As a minister, I know I will be evaluated on one dimension: did you spend 0.7 percent or not? If I spent it, I’m a good minister. If not, I’m a bad minister, which I think is completely crazy. What I want to be evaluated on is: what’s the impact? How much did I achieve? Especially in the least developed countries, the solution is never to throw more money and let’s see what is solved. Usually it is quite the opposite.
So we try to make models where the financing is very much related to how much impact you have.
We are in the era of sustainable development. There is no sustainable activity if it’s not profitable. Making a certain profit is perfectly okay if it means you can continue your activity.
Let’s talk about your work in the context of European development assistance. Why might some of the changes you have implemented in Belgium be harder to implement across European donors?
The European Commission has a gigantic budget, of course. If you take everything they spend at the member state level and at the commission level, it makes up 60 percent of global ODA. We have a much stronger voice than we use and I think we should use our voice much more.

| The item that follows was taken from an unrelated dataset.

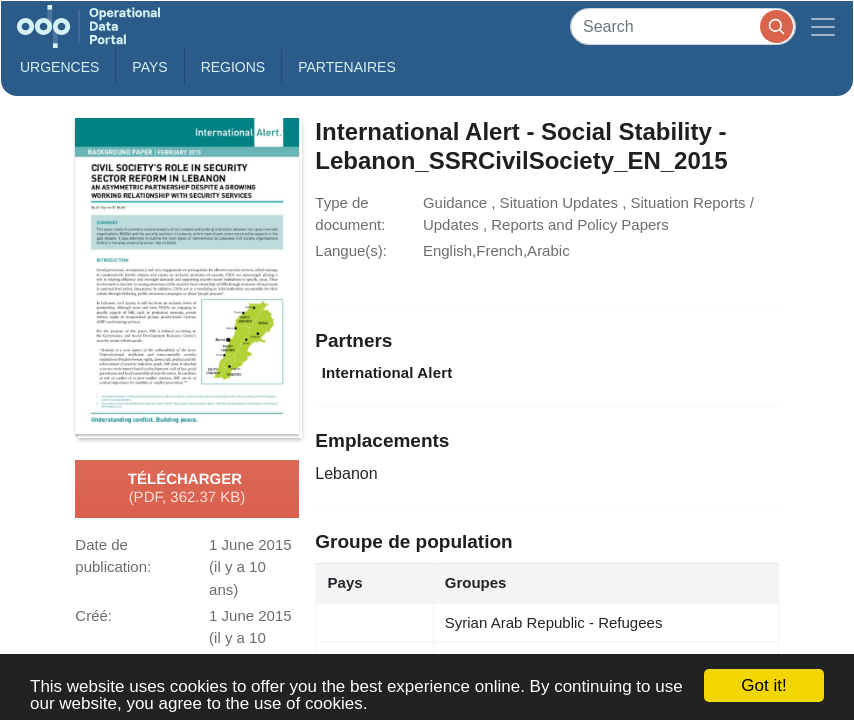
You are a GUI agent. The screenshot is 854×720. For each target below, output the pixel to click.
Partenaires (347, 67)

“European development policy comes from a certain history, and that history is the colonial period.”—
European development policy comes from a certain history, and that history is the colonial period. Development policy used to be, in the past, about economic interest, and a lot of what we call “accidents” have happened. And it was also based on the feeling of guilt — the idea that “okay, this is what we’ve done in the past and maybe we should now make up for that.”
I understand that, but the colonial times were long ago. I was born in 1975, and Congo became independent in 1960, so for me, I ask: What are we really talking about? There’s no link whatsoever.
We need to shift the mindset away from giving to investing. If you’re giving a gift to someone, why are you doing that? In the end it makes you feel good as well. And you see that too often in the development world. But that is short-term thinking. Investment is about long-term engagement.
The worst example is — “Oh we have old medical material from our hospitals. Let’s put them in containers and ship them there. They will be happy with what they receive.” It’s done with good intentions but it’s not what those people need. I’ve seen so many hospitals with eye surgery equipment but there’s no electricity. So what are we doing here?
We need to embrace globalization in the sense that you see that people are perfectly willing to pay for something if it is exactly what they want, if it is adapted to their needs, if it is suited to the difficult circumstances they have. So that idea of a commercial transaction is perfectly okay.